Looking out over the next year and a half to 2016, Houston crude storage capacity looks to be lower than necessary to meet operational needs. With continuing increases in pipeline crude streams headed into the area in the next six months, we could see supply disruptions with consequences for price volatility. Probable victims of these disruptions would be producers looking to find a home at Houston refineries for their production. The solution is to build more storage but the market is not yet sending alarm signals to that effect.  Today we conclude our series on Houston storage capacity.

In Part 1 of this series covering the changing crude storage situation at the Gulf Coast – home to 50 % of US refining capacity - we discussed how storage provides a buffer or slack in the distribution chain from wellhead to refinery. In Part 2 we showed that the typical imported waterborne barrel delivered to Houston refineries spent 17-20 days in floating storage. In Part 3 we calculated Houston area refinery storage days at 21-23 days depending on refinery throughput versus a Gulf Coast average of 32 days. In Part 4 we reviewed new crude pipeline flows into the Houston area. Current pipeline capacity is about 1.4 MMb/d with another 1.5 MMb/d expected online by the end of 2015. In Part 5 we looked at the challenges refiners could run into unless more storage flexibility is added to the system than current plans allow. In Part 6 we looked at a potential underground cavern storage project that would add over 17 MMb/d to Houston area capacity. We conclude this series with thoughts about future storage requirements in the Houston area for refiners, producers and trading companies.

About 50 MMBbl was added to Gulf Coast region (Petroleum Administration Defense District (PADD III) crude inventories during the first four months of 2014 (see the red line in Figure #1). That created a record surplus over the five-year average (blue line on the chart). Even though refiners have processed crude at record rates since April and reduced the stockpile, crude inventory levels are still well above the five-year range (grey shaded area on the chart). We expect overall inventory to build again in the fall during refinery turnarounds. In Houston, the onslaught of new crude flows via pipeline will continue with the 300 Mb/d Magellan/Oxy Bridgetex pipeline expected online early in October (2014) and the 450 Mb/d Enbridge/Enterprise Seaway Twin by the end of the year as well as the expansion of the Enterprise Eagle Ford pipeline from 350 Mb/d to 425 Mb/d. In the past two weeks, two new projects have added to likely inflows into Houston in early 2016 – both bringing in light shale crude from the Eaglebine in East Texas (see We Heard it On the Eaglebine for more on that play).
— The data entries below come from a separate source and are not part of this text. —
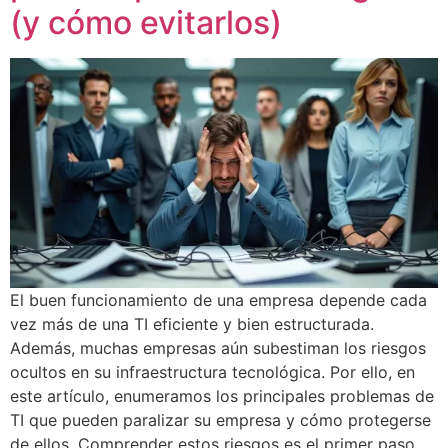
(y cómo evitarlos)
El buen funcionamiento de una empresa depende cada
vez más de una TI eficiente y bien estructurada.
Además, muchas empresas aún subestiman los riesgos
ocultos en su infraestructura tecnológica. Por ello, en
este artículo, enumeramos los principales problemas de
TI que pueden paralizar su empresa y cómo protegerse
de ellos. Comprender estos riesgos es el primer paso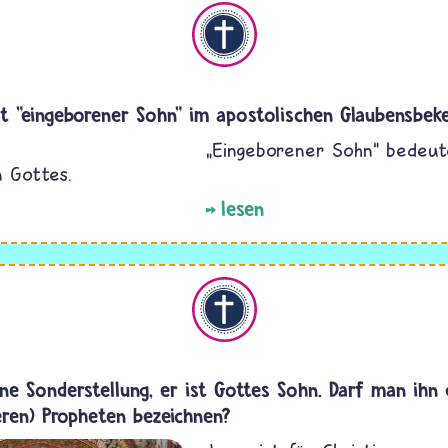
Christentum
t "eingeborener Sohn" im apostolischen Glaubensbeke
„Eingeborener Sohn“ bedeut
n Gottes.
lesen
Christentum
ine Sonderstellung, er ist Gottes Sohn. Darf man ihn
eren) Propheten bezeichnen?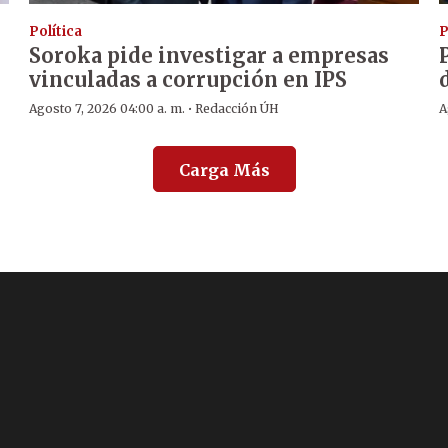
Política
P
Soroka pide investigar a empresas
vinculadas a corrupción en IPS
·
Agosto 7, 2026 04:00 a. m.
Redacción ÚH
A
Carga Más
These are the Blueknight 100 Mb/d KnightWarrior and the Texstar Logistics 200 Mb/d East Texas pipeline project – both of which will bring crude into terminals in the Ship Channel. By 2016 there will be 3.2 MMb/d of crude pipeline capacity into Houston. All of this incoming crude adds to the Houston storage challenge.

Figure #1

Source: EIA Data from Morningstar (Click to Enlarge), RBN Energy

Of course, some of the incoming crude will push out imports – mostly light and medium sour crude. However, as we learned at the “Surviving The Flood” conference in Houston last week that RBN co hosted with Turner Mason & Company, Gulf Coast refineries configured to process heavy crude are likely to continue doing so regardless of the balance of light crude supplies from domestic production. That is because the US Gulf is the where most heavy crude processing capacity is located and there are limited alternatives for heavy crude producers, so they should price their barrels to fill Gulf Coast capacity. At the moment, much of the heavy crude feeding Houston refineries is imported from Mexico and Venezuela. The chart in Figure #2 shows the make up of waterborne imports into Houston, Galveston and Texas City ports since January 2011 using data from the Energy Information Administration (EIA). Light crude is defined as greater than 31 degrees API – and that includes sour as well as sweet crude – so the light crude still being imported into Houston is sour barrels – mostly from the Middle East (red shaded area on the chart). That light sour crude should be backed out of Houston by early 2015. Over the period since 2011 imports of both light and heavy crude have declined by about 0.5 MMb/d but we expect a residual demand for about 0.8 MMb/d of heavy crude (blue shaded area) as indicated by the black dashed line. However that residual heavy crude demand will not necessarily be met by waterborne imports. The new Flanagan South pipeline from Pontiac, Il and the Seaway Twin pipeline from Cushing, expected online by the end of the year, will deliver as much as 600 Mb/d of heavy Canadian crude to Houston – likely pushing out heavy imports from Mexico and Venezuela. When that happens – perhaps as early as 2016, residual waterborne imports to Houston would be 200 Mb/d – all of it heavy crude. As we have demonstrated in the analysis in this series, removing waterborne imports from the equation reduces storage flexibility because floating cargoes of crude are easier to divert than pipeline crude during supply or demand disruptions such as refinery turnarounds.